Hair testing is part of the same fight. Congress first directed HHS back in 2015 to recognize hair testing as a legitimate alternative to urine testing for commercial motor vehicle drivers. That was nearly a decade ago. HHS still hasn't issued the needed guidance. The current congressional letter is calling on the agency to finish what Congress asked for instead of letting it sit in limbo for another year.
The lawmakers weren't vague about what they want. The letter specifically asks HHS to declare that workplace drug testing is non-clinical and outside FDA medical-device authority, confirm SAMHSA as the lead oversight body, give SAMHSA's Division of Workplace Programs the authority to update drug panels and testing technologies, and finalize the long-delayed hair-testing guidelines. The letter was signed by Reps. Andy Harris, Ben Cline, Pete Sessions, Mike Bost, Mike Collins, and Claudia Tenney.
ATA is framing this as a safety problem, not just a bureaucratic one. ATA President Chris Spear said HHS has dragged its feet on science-based drug-testing policy. The lawmakers backed that up with hard numbers — citing Quest Diagnostics data showing substituted drug specimens among federally regulated employees rose 370% from 2022 to 2023, while invalid specimens climbed 36% over the same period.
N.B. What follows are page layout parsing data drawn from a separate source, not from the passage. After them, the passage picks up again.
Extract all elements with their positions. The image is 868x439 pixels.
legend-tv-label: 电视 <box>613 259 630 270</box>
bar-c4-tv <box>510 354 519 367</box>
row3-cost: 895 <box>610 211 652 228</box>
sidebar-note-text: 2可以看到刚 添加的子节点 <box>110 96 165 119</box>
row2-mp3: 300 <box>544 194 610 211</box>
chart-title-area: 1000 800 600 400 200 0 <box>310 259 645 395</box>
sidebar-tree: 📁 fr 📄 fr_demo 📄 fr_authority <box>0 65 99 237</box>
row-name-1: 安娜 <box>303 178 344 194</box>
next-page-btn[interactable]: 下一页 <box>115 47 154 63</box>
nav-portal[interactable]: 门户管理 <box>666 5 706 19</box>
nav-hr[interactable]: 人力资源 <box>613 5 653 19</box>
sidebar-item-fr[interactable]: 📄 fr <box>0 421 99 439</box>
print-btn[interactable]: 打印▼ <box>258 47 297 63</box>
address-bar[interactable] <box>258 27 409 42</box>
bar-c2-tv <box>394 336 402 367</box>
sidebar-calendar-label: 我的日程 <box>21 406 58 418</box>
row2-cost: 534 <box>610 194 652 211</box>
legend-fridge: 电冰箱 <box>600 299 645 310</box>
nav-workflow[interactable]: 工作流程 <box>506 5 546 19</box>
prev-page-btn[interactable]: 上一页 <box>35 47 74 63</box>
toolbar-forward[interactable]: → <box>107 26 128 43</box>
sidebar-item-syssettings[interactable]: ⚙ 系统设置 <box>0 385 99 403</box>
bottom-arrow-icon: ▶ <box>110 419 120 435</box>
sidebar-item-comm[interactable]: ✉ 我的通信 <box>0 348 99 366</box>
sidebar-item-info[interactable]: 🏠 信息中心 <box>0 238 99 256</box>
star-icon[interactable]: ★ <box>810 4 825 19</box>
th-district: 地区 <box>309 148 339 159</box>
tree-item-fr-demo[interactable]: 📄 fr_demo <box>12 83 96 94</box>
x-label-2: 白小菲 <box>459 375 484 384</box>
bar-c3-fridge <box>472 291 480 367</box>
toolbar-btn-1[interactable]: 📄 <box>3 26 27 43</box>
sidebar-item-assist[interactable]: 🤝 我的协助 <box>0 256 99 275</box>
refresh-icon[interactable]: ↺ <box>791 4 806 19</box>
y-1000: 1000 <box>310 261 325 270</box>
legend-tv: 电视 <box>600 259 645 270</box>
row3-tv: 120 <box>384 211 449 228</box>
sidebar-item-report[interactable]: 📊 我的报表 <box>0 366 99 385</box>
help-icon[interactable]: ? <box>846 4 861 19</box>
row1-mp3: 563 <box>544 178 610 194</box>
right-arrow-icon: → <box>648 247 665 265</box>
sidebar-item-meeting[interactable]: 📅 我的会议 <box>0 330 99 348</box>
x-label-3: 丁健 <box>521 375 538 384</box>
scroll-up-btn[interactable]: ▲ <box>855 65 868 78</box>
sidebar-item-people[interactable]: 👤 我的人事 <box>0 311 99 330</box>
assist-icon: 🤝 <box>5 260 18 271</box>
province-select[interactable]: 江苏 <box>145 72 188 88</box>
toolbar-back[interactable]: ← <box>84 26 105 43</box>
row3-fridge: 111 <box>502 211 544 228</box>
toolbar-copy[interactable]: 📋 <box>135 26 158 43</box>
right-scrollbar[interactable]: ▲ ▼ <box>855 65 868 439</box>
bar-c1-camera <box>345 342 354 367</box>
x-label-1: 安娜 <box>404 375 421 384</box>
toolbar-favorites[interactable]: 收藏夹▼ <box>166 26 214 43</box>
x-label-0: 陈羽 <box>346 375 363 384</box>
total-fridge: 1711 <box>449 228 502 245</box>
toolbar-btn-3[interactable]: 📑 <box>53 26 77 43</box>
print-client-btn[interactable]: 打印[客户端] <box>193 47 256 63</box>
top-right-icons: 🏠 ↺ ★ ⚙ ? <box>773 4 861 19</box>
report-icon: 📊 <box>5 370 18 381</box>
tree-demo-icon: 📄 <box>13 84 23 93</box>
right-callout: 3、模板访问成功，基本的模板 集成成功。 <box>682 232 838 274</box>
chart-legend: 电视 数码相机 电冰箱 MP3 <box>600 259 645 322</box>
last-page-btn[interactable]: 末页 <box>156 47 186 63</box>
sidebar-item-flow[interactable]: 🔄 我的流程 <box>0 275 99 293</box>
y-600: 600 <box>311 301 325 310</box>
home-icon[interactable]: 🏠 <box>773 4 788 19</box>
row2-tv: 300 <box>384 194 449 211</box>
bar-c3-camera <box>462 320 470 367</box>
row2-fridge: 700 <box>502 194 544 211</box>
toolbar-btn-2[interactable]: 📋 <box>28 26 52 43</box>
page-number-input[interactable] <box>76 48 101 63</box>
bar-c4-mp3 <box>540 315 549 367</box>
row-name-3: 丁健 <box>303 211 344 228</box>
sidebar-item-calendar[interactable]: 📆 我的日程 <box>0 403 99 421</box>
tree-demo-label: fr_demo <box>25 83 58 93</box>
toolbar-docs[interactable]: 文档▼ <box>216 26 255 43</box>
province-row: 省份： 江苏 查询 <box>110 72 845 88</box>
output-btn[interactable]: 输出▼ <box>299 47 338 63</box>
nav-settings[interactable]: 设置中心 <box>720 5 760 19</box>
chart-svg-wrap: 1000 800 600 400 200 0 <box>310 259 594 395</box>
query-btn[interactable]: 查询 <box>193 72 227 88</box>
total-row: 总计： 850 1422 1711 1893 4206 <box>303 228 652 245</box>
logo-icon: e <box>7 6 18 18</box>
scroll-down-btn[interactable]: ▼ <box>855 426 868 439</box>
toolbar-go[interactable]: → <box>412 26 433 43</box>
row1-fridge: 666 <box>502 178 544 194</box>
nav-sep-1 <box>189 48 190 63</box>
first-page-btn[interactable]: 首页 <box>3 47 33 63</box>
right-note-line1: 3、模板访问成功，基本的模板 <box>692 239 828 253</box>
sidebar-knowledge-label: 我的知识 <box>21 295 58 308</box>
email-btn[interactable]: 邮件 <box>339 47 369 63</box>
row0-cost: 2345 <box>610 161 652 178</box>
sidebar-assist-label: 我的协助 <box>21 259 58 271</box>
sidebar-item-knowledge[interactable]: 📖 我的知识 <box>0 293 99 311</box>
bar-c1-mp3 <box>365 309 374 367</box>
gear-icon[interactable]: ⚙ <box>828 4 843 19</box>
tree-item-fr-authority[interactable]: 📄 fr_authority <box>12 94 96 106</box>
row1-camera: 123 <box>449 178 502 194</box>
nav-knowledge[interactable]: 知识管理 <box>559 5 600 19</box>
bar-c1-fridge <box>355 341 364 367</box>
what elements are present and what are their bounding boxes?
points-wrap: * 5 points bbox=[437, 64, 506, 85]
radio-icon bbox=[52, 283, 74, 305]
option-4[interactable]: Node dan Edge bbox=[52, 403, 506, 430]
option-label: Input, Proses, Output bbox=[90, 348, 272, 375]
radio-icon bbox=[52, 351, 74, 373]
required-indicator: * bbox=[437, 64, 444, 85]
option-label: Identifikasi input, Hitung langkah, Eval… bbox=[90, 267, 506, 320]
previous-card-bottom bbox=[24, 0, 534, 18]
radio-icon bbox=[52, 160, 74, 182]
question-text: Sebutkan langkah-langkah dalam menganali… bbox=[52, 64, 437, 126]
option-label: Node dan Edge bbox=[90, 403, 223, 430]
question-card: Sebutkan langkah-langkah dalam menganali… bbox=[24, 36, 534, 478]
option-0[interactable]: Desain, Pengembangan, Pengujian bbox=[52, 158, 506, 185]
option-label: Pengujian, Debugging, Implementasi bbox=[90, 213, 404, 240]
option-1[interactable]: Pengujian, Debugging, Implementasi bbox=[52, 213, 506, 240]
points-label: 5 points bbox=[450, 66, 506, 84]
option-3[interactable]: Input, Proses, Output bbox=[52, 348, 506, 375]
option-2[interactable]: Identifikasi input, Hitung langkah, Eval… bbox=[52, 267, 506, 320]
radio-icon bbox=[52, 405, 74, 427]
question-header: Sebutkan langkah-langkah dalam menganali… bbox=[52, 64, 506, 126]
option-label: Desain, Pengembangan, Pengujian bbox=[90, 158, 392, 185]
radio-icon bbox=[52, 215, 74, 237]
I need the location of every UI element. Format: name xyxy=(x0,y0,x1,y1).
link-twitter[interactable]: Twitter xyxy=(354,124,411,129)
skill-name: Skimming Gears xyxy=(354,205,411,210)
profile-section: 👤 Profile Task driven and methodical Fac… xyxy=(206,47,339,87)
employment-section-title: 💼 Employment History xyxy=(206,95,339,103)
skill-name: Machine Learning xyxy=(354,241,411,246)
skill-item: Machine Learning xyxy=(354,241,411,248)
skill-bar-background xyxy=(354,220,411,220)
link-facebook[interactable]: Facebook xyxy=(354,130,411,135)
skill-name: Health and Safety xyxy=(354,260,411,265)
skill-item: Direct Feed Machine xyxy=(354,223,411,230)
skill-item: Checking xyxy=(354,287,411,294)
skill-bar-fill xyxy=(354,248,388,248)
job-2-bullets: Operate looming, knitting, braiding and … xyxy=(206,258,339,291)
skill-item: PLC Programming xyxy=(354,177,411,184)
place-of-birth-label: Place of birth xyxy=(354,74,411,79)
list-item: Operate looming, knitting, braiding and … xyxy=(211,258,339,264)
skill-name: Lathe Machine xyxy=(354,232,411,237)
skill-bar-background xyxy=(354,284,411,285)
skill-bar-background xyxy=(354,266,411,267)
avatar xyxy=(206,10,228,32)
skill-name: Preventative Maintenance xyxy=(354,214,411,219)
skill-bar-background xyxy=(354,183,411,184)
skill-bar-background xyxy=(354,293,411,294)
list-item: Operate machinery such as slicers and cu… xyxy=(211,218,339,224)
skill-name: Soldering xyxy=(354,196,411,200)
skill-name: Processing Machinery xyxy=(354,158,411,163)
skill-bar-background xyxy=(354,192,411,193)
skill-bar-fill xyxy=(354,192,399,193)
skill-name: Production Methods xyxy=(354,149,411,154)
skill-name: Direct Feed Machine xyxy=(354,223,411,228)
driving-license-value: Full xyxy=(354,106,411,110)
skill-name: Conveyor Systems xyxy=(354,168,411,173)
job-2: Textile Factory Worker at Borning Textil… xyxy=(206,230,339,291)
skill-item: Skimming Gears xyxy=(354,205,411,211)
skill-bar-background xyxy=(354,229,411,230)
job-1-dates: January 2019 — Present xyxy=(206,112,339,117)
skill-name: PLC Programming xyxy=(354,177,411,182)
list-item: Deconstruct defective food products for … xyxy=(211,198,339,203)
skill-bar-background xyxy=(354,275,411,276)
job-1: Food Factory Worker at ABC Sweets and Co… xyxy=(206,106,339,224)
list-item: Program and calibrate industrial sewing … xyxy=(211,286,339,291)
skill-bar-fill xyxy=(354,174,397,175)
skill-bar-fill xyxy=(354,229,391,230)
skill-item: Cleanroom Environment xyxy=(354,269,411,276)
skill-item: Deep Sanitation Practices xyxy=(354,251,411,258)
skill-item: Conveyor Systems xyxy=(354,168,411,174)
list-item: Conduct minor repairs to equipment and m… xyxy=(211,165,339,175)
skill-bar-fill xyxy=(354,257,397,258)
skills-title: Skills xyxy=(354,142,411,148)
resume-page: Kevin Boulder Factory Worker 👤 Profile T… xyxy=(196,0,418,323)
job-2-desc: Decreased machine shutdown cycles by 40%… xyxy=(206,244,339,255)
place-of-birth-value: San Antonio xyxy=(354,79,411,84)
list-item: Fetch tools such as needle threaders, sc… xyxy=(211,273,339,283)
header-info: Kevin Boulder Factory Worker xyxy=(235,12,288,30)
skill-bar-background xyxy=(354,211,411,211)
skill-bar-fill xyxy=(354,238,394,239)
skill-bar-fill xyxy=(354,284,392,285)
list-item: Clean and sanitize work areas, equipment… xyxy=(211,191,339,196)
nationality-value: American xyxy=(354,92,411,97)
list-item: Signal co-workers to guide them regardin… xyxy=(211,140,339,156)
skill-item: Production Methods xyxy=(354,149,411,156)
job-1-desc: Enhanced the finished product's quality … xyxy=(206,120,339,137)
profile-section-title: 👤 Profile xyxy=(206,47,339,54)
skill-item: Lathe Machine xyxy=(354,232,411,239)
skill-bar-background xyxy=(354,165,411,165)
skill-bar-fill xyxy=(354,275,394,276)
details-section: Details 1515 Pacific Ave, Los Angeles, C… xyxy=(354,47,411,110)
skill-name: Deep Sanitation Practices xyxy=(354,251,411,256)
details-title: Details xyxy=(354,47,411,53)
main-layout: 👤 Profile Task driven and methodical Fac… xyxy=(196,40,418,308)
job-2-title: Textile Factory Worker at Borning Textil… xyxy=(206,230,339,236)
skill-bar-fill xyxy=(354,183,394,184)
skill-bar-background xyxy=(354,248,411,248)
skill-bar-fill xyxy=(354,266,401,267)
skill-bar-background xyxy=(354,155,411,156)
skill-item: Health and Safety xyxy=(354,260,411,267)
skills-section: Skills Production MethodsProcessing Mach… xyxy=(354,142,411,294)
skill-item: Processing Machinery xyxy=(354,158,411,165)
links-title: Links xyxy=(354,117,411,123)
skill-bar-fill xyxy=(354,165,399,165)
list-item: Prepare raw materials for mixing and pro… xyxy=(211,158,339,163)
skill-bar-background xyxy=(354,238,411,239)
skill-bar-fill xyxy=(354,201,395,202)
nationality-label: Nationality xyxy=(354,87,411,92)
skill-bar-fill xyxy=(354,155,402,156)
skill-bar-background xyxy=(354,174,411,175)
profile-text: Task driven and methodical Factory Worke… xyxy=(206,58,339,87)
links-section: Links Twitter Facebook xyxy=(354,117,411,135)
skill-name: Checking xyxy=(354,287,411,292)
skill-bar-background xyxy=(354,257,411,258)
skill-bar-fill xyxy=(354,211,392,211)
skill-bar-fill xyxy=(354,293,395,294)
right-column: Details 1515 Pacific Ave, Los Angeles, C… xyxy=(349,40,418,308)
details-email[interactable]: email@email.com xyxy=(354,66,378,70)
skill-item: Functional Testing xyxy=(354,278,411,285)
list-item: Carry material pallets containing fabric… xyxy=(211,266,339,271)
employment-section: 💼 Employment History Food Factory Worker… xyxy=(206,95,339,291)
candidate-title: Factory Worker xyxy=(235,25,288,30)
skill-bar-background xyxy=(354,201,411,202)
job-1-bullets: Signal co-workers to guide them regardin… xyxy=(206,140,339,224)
Those aren't small numbers, and they go directly to the argument that the current urine-based system has a cheating problem that better testing methods could help address.
For carriers — especially small fleets — the appeal of oral-fluid and hair testing isn't complicated. Oral-fluid testing is significantly harder to game than a standard urine test and can be directly observed far more easily. Hair testing gives fleets a longer lookback window that can catch patterns a single urine test might never pick up. But until HHS changes the framework, both of those options remain largely out of reach in the DOT-regulated system, regardless of how badly carriers want to use them.
None of this creates a rule change today. This is pressure, not policy. But it's one more signal that the trucking industry is done waiting for modernization that keeps getting promised and never delivered. ATA and these lawmakers want HHS to stop treating this like an abstract regulatory project and start treating it like what it actually is for the people running trucks and managing fleets — a safety issue, a compliance issue, and a hiring issue all rolled into one.